Exercise details ->
An exact copy of the data is needed, but without any of its images.
BEGIN Task inputs
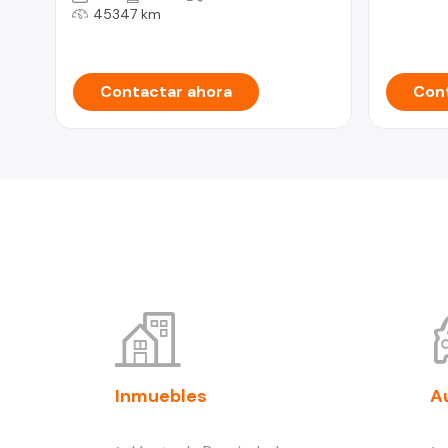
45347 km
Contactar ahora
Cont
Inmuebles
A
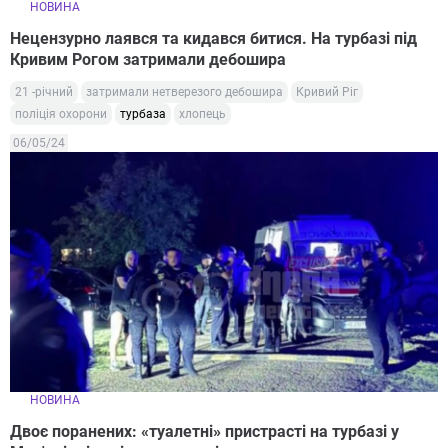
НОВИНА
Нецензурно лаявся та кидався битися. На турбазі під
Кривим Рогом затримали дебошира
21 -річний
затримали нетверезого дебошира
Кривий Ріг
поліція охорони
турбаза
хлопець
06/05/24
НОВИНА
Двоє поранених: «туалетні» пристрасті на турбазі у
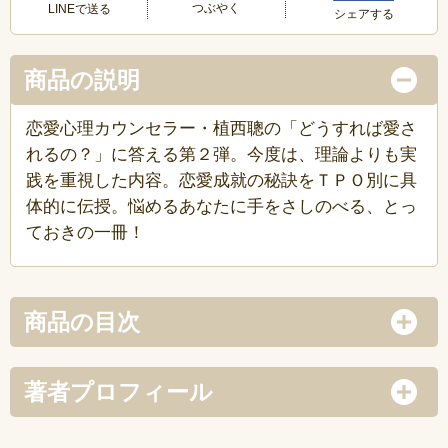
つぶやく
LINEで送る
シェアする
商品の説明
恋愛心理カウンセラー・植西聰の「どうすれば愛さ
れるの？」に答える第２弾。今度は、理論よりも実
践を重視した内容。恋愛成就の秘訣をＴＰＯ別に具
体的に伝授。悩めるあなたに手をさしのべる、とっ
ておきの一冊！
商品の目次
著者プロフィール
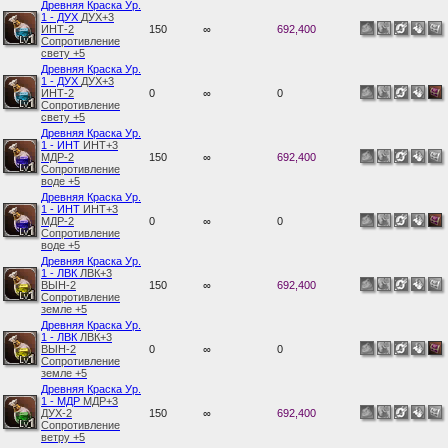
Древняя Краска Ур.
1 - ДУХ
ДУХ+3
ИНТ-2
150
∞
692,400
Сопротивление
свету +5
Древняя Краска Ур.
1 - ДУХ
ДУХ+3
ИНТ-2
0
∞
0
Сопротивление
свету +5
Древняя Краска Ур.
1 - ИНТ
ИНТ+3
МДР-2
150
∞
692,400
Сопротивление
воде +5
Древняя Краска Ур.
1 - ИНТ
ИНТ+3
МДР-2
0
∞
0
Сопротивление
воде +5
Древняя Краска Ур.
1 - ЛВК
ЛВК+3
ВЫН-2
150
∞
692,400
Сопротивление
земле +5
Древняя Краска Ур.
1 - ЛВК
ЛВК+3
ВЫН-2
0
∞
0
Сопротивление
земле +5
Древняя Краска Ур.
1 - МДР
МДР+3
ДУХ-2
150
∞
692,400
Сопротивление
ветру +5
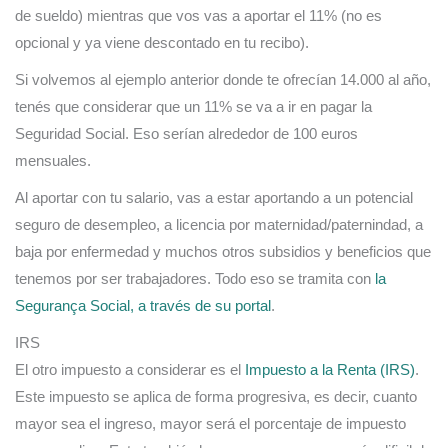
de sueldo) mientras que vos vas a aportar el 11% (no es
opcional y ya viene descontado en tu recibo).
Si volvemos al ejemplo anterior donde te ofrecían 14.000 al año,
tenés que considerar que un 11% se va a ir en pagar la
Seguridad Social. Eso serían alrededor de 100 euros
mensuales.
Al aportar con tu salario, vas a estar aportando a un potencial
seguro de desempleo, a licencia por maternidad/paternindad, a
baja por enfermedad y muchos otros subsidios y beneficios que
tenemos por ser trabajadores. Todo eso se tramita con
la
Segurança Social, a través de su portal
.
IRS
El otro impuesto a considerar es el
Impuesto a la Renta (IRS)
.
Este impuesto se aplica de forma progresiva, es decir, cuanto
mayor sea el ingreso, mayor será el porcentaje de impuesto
END Task inputs
Written answer ->
45347 km
Contactar ahora
Cont
Inmuebles
A
НОВИНА
Нецензурно лаявся та кидався битися. На турбазі під
Кривим Рогом затримали дебошира
21 -річний
затримали нетверезого дебошира
Кривий Ріг
поліція охорони
турбаза
хлопець
06/05/24
НОВИНА
Двоє поранених: «туалетні» пристрасті на турбазі у
つぶやく
LINEで送る
シェアする
商品の説明
恋愛心理カウンセラー・植西聰の「どうすれば愛さ
れるの？」に答える第２弾。今度は、理論よりも実
践を重視した内容。恋愛成就の秘訣をＴＰＯ別に具
体的に伝授。悩めるあなたに手をさしのべる、とっ
ておきの一冊！
商品の目次
著者プロフィール
Древняя Краска Ур.
1 - ДУХ
ДУХ+3
ИНТ-2
150
∞
692,400
Сопротивление
свету +5
Древняя Краска Ур.
1 - ДУХ
ДУХ+3
ИНТ-2
0
∞
0
Сопротивление
свету +5
Древняя Краска Ур.
1 - ИНТ
ИНТ+3
МДР-2
150
∞
692,400
Сопротивление
воде +5
Древняя Краска Ур.
1 - ИНТ
ИНТ+3
МДР-2
0
∞
0
Сопротивление
воде +5
Древняя Краска Ур.
1 - ЛВК
ЛВК+3
ВЫН-2
150
∞
692,400
Сопротивление
земле +5
Древняя Краска Ур.
1 - ЛВК
ЛВК+3
ВЫН-2
0
∞
0
Сопротивление
земле +5
Древняя Краска Ур.
1 - МДР
МДР+3
ДУХ-2
150
∞
692,400
Сопротивление
ветру +5
de sueldo) mientras que vos vas a aportar el 11% (no es
opcional y ya viene descontado en tu recibo).
Si volvemos al ejemplo anterior donde te ofrecían 14.000 al año,
tenés que considerar que un 11% se va a ir en pagar la
Seguridad Social. Eso serían alrededor de 100 euros
mensuales.
Al aportar con tu salario, vas a estar aportando a un potencial
seguro de desempleo, a licencia por maternidad/paternindad, a
baja por enfermedad y muchos otros subsidios y beneficios que
tenemos por ser trabajadores. Todo eso se tramita con
la
Segurança Social, a través de su portal
.
IRS
El otro impuesto a considerar es el
Impuesto a la Renta (IRS)
.
Este impuesto se aplica de forma progresiva, es decir, cuanto
mayor sea el ingreso, mayor será el porcentaje de impuesto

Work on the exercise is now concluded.